A Biltmore margin loan specialist sat down with the client to understand his borrowing needs and goals, and discuss how a margin loan could realize them. We went over the risks associated with margin lending, such as a variable loan structure and the risk of a margin call.
At the time, the New Jersey real estate market was relatively hot and the client planned on pricing the home aggressively. So he wasn’t too worried about the variable interest rate structure. He agreed with Biltmore that his cost of borrowing would stay relatively low for quite some time. We then calculated that the value of his portfolio would have to fall some 58% to trigger a margin call.
The Biltmore advisor discussed other ways he could reduce the risk of a margin call, such as taking out a home equity loan on the Florida property to be used in the extremely unlikely event that the portfolio fell by so much. Given the relatively conservative nature of his Biltmore portfolio, the client determined he could set up a home equity loan without worry. There was little risk that his portfolio would fall so much by so much over the relatively short time frame he needed bridge financing. Setting up the margin loan was simple.

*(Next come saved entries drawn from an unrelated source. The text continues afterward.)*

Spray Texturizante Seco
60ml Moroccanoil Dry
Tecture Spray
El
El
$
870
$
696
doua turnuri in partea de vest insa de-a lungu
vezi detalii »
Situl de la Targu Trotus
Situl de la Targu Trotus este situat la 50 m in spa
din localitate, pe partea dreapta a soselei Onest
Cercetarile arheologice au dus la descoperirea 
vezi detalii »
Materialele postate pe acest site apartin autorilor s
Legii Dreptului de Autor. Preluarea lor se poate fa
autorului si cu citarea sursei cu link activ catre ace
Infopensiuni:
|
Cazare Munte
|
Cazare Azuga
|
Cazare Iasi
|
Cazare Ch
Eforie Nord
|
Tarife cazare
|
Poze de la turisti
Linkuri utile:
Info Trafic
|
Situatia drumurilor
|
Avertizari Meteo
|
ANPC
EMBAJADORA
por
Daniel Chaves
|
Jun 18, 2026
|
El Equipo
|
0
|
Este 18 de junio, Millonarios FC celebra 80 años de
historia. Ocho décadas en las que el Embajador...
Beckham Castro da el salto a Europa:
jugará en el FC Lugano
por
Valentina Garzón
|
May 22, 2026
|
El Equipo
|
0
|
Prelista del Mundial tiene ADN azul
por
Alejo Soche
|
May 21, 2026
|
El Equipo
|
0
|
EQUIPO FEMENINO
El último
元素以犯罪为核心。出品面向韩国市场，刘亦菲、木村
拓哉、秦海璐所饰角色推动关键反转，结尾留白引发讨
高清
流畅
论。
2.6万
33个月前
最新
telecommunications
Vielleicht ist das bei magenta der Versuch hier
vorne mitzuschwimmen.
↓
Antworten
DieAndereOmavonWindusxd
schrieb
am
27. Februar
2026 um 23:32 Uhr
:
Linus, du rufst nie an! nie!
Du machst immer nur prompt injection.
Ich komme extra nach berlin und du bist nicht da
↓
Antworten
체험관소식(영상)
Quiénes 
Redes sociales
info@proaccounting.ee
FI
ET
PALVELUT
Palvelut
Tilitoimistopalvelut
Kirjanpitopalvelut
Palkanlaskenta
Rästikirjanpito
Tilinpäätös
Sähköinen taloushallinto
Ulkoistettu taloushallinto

The client transferred his $4,250,000 portfolio to Biltmore’s custodian, which took about a week. All his original investment positions remained intact. When we received the collateral, Biltmore set up the client’s margin loan, wiring him $1,250,000 to purchase the Florida property. At a low interest rate of 0.73%, his interest-only monthly payment came to just $760.41. Eight months later the client sold his home in New Jersey and paid off the margin loan in Florida. The bridge financing strategy recommended by Biltmore had worked exactly as intended.